When one of Ellie’s colleagues is a victim of a gruesome murder, it’s up to Ellie to investigate. She uses her powers and receives help from a couple of resources; James Hawley and George Sutter, to interview people who were at the scene of the crime.

As she closes in on who the killer is, other psychic mediums start dropping dead or fleeing London for safety in Paris. Will she be able to solve this mystery before she becomes a victim too?

In anticipation of her upcoming novel The Broken Girls. I wanted to review one of Simone St. James’ past works. Broken Girls will be hitting bookstores March 20, 2018.

I loved this book! The well-written atmosphere, the attention to detail of the characters made it easy to put me in Ellie’s shoes and solve the mystery with her. The romance between Ellie and James felt natural and real. To be honest, this book would have been fine without the romance angle, but it’s nice to find a genuine story where the guy saves the girl.

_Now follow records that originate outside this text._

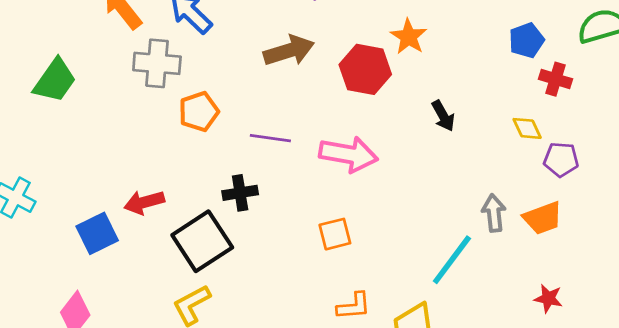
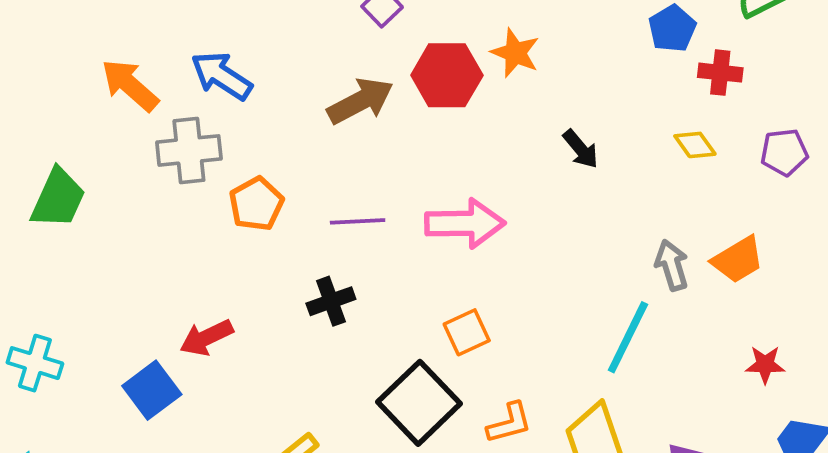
red hexagon: (365, 69) -> (447, 75), moved
purple pentagon: (561, 159) -> (784, 152), moved
black square: (202, 241) -> (419, 403), moved

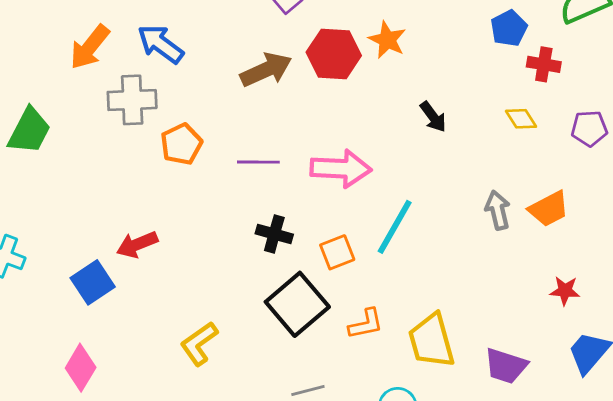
orange arrow: (130, 85) -> (90, 47), turned -96
black cross: (331, 301) -> (274, 234), moved, turned 32
cyan line: (628, 337) -> (395, 227), moved

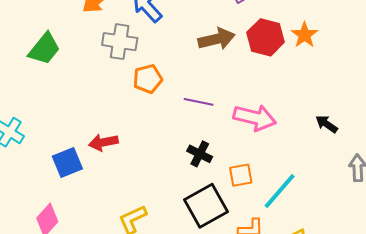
black arrow: (433, 117) -> (327, 124), moved, turned 150
cyan line: (395, 227) -> (280, 191), moved

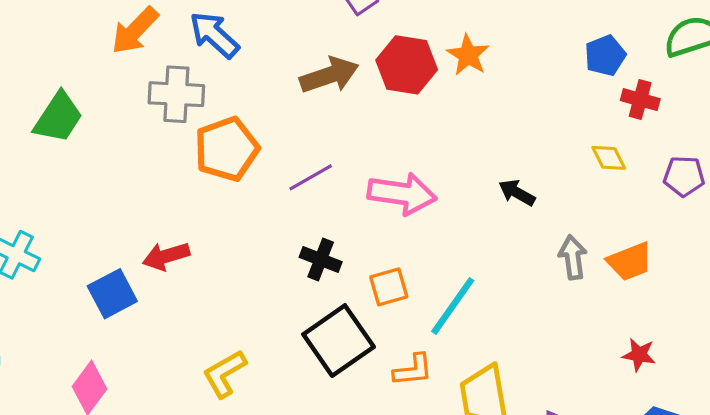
orange pentagon: (148, 79) -> (227, 149), size x1.4
purple line: (199, 102) -> (311, 177), turned -36

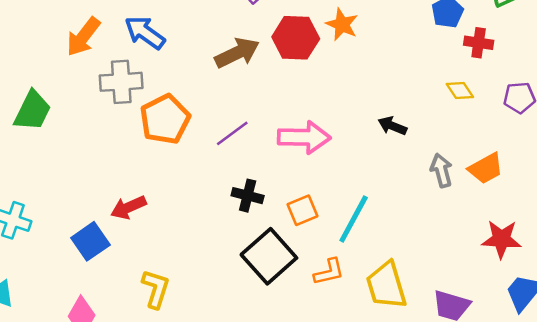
red star: (639, 355) -> (501, 239), size x1.5
yellow L-shape: (224, 374) -> (156, 289), moved, turned 144

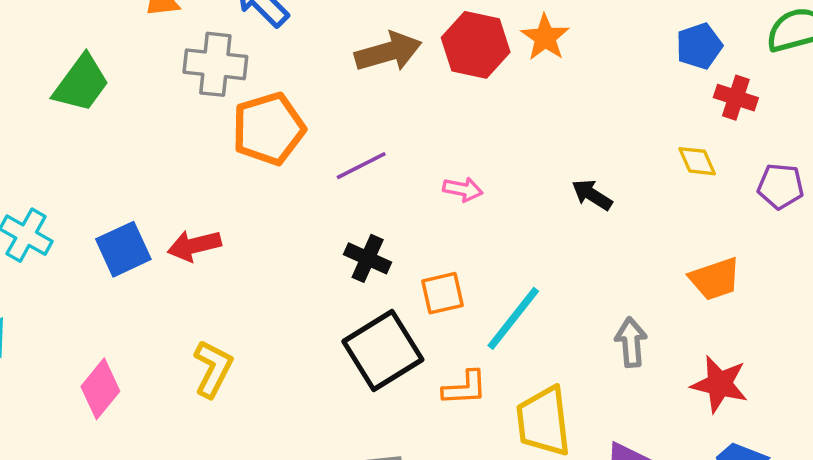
pink arrow: (304, 137) -> (463, 189), size x0.5
gray arrow: (441, 170) -> (631, 342), moved
blue square: (90, 241) -> (123, 249), moved

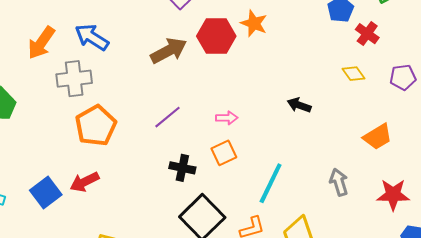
red cross: (736, 98) -> (367, 34), turned 30
orange pentagon: (268, 129) -> (96, 126), moved
orange square: (442, 293) -> (224, 153), moved

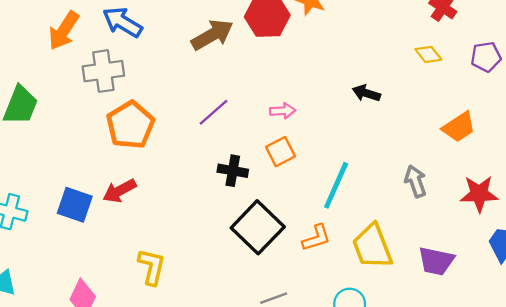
blue square: (46, 193) -> (75, 205), turned -32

The ending was a huge plot twist! I did not expect where that was going to go, but it does make sense on how it worked out in the end. I had to chew on the ending for a bit to see if it felt right to me. The book wrapped up nicely and left no loose ends.

I would recommend this book who loves historical London. Those who love mysteries and the paranormal. The romance was PG-13, so don’t expect a filthy romance here. This book is getting my Choice Award (I’m trying to be critical I promise). So if you’re looking for an awesome read, this is where you’ll find it!